# SW requirement for JSB to prove limited company not trading



## mickeymouse (31 Aug 2010)

I have recently been made redundant from my PAYE job and after applying to the local SW it was confirmed that I qualify for JSB. However, in order for them to process my claim I need to provide some additional documentation due to the fact that I am currently a director of a limited company. The company is still in existence but has not traded for the last 2 years. I would like to keep the company open as if, during my job search,  I obtain a contract type (self employed) job I could then use it immediately and avoid having to set up a new ltd company.

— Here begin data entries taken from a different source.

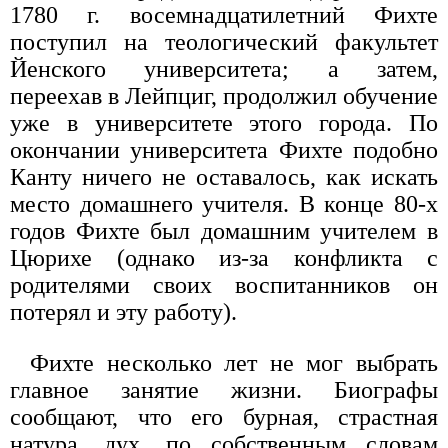
1780 г. восемнадцатилетний Фихте
поступил на теологический факультет
Йенского университета; а затем,
переехав в Лейпциг, продолжил обучение
уже в университете этого города. По
окончании университета Фихте подобно
Канту ничего не оставалось, как искать
место домашнего учителя. В конце 80-х
годов Фихте был домашним учителем в
Цюрихе (однако из-за конфликта с
родителями своих воспитанников он
потерял и эту работу).
Фихте несколько лет не мог выбрать
главное занятие жизни. Биографы
сообщают, что его бурная, страстная
натура, дух, по собственным словам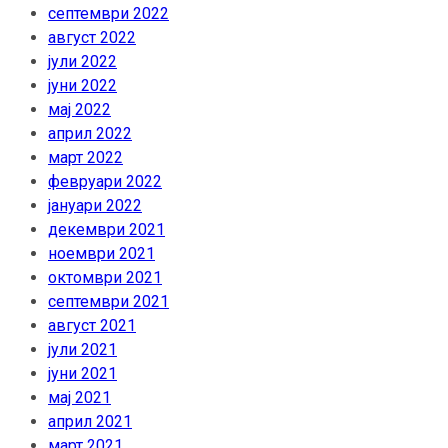
септември 2022
август 2022
јули 2022
јуни 2022
мај 2022
април 2022
март 2022
февруари 2022
јануари 2022
декември 2021
ноември 2021
октомври 2021
септември 2021
август 2021
јули 2021
јуни 2021
мај 2021
април 2021
март 2021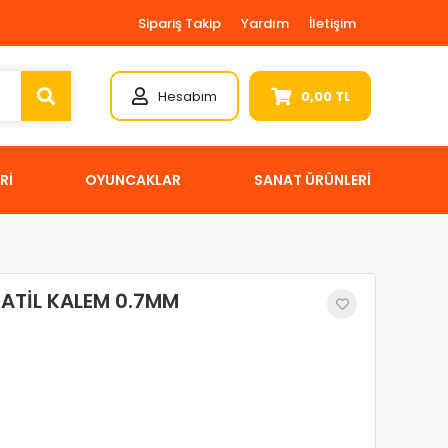
Sipariş Takip
Yardım
İletişim
Hesabım
0,00 TL
Rİ
OYUNCAKLAR
SANAT ÜRÜNLERİ
SATİL KALEM 0.7MM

 I have spoken to the revenue department and they have advised that one option is to submit a Cancellation Notification form for Income tax under my pps no. and another Cancellation Notification form for the company for Corporation tax, VAT and employers PRSI and PAYE. I am concerned as my husband ( who is 2nd director) may be changing from his PAYE job to a contract job soon and therefore may needs to use the company.  

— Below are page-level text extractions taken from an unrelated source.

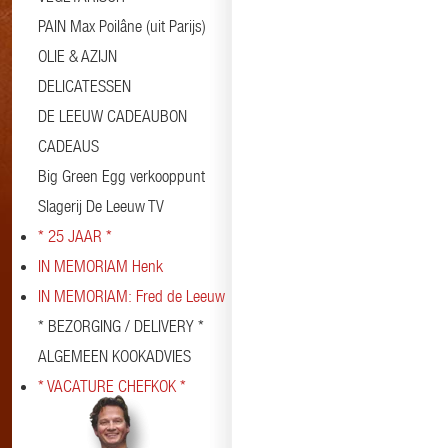
PAIN Max Poilâne (uit Parijs)
OLIE & AZIJN
DELICATESSEN
DE LEEUW CADEAUBON
CADEAUS
Big Green Egg verkooppunt
Slagerij De Leeuw TV
* 25 JAAR *
IN MEMORIAM Henk
IN MEMORIAM: Fred de Leeuw
* BEZORGING / DELIVERY *
ALGEMEEN KOOKADVIES
* VACATURE CHEFKOK *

Is there any other option how I can prove to SW that the company is not trading and I am not earning from the company. Alternatively, can I just submit the Cancellation Notification form for Income tax for myself only and not submit the Cancellation Notification for the company, thereby allowing my husband to use the company in the future?

Thanks


----------



## T McGibney (31 Aug 2010)

You should submit TRCN1 Cancellation Notification forms for both yourself and for the company, as Revenue suggest. Then you can re-register the company for taxes using Form TR2 when/if your husband wants the company to re-commence trading.


----------



## mickeymouse (31 Aug 2010)

Thanks for that .... if my husband needs to use the company and re-registers the company for taxes using the TR2 form how will this effect my SW entitlement?


----------



## mickeymouse (26 Jan 2011)

I am waiting to hear if I have secured an 8 week contract job - I am currently on JSB since July. Taking this position will require me to start using my LTD company which has not traded in over 3 years. Just wondering, if, after the 8 week contract finishes can I revert to claiming my JSB entitlements, or will the fact that I have been self employed affect this?
Thanks


----------



## Ildánach (28 Jan 2011)

If you come off JB to go into self employment, and subsequently suffer a substantial loss of employment (ie, when the contract expires), you can apply to go back on JB. Because there hasn't been a break of more than 12 months, your claim is linked to previous claim and you take off from there. So for example if you had already exhausted 9 months of your JB claim, you will have another 3 months of JB left (provided you have the 260 stamps). When a claim is linked like this, you do not lose the 3 "waiting days" as essentially its the same claim.

If you have exahausted 156 days of your JB claim, and subsequently get another 13 Class A stamps (which you won't if you are self-employed), then you can requalify for JB after your claim has exahausted. This is a fresh claim, and you lose the first 3 days. Obviously you still need to meet the other criteria for JB (loss of substantial employment, sufficient contributions etc.)


----------